The cloisters of S. Croce are entered from the piazza, just to the right of the church: the first, a little ornate, by Arnolfo, and the second, until recently used as a barracks but now being restored to a more pacific end, by Brunelleschi, and among the most perfect of his works. Brunelleschi is also the designer of the Pazzi chapel in the first cloisters. The severity of the facade is delightfully softened and enlivened by a frieze of mischievous cherubs' heads, the joint work of Donatello and Desiderio. Donatello's are on the right, and one sees at once that his was the bolder, stronger hand. Look particularly at the laughing head fourth from the right. But that one of Desiderio's over the middle columns has much charm and power. The doors, from Brunelleschi's own hand, in a doorway perfect in scale, are noble and worthy. The chapel itself I find too severe and a little fretted by its della Robbias and the multiplicity of circles. It is called Brunelleschi's masterpiece, but I prefer both the Badia of Fiesole and the Old Sacristy at S. Lorenzo, and I remember with more pleasure the beautiful doorway leading from the Arnolfo cloisters to the Brunelleschi cloisters, which probably is his too. The della Robbia reliefs, once one can forgive them for being here, are worth study. Nothing could be more charming (or less conducive to a methodical literary morning) than the angel who holds S. Matthew's ink-pot. But I think my favourite of all is the pensive apostle who leans his cheek on his hand and his elbow on his book. This figure alone proves what a sculptor Luca was, apart altogether from the charm of his mind and the fascination of his chosen medium.

This chapel was once the scene of a gruesome ceremony. Old Jacopo Pazzi, the head of the family at the time of the Pazzi conspiracy against the Medici, after being hanged from a window of the Palazzo Vecchio, was buried here. Some short while afterwards Florence was inundated by rain to such an extent that the vengeance of God was inferred, and, casting about for a reason, the Florentines decided that it was because Jacopo had been allowed to rest in sacred soil. A mob therefore rushed to S. Croce, broke open his tomb and dragged his body through the streets, stopping on their way at the Pazzi palace to knock on the door with his skull. He was then thrown into the swollen Arno and borne away by the tide.

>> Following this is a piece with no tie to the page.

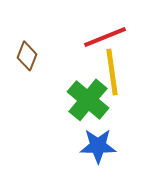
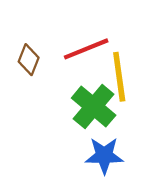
red line: (105, 37) -> (86, 49), moved

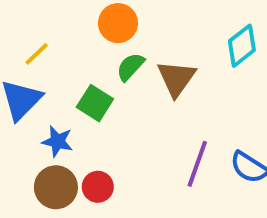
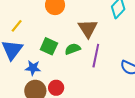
green semicircle: (130, 67) -> (73, 49), moved, turned 35
purple line: (197, 164) -> (96, 56), moved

In the old refectory of the convent are now a number of pictures and fragments of sculpture. The "Last Supper," by Taddeo Gaddi, on the wall, is notable for depicting Judas, who had no shrift at the hands of the painters, without a halo. Castagno and Ghirlandaio, as we shall see, under similar circumstances, placed him on the wrong side of the table. In either case, but particularly perhaps in Taddeo's picture, the answer to Christ's question, which Leonardo at Milan makes so dramatic, is a foregone conclusion. The "Crucifixion" on the end wall, at the left, is interesting as having been painted for the Porta S. Gallo (in the Piazza Cavour) and removed here. All the gates of Florence had religious frescoes in them, some of which still remain. The great bronze bishop is said to be by Donatello and to have been meant for Or San Michele; but one does not much mind.

One finds occasion to say so many hard things of the Florentine disregard of ancient art that it is peculiarly a pleasure to see the progress that is being made in restoring Brunelleschi's perfect cloisters at S. Croce to their original form. When they were turned into barracks the Loggia was walled in all round and made into a series of rooms. These walls are now gradually coming away, the lovely pillars being again isolated, the chimneys removed, and everything lightly washed. Grass has also been sown in the great central square. The crumbling of the decorative medals in the spandrels of the cloisters cannot of course be restored; but one does not complain of such natural decay as that.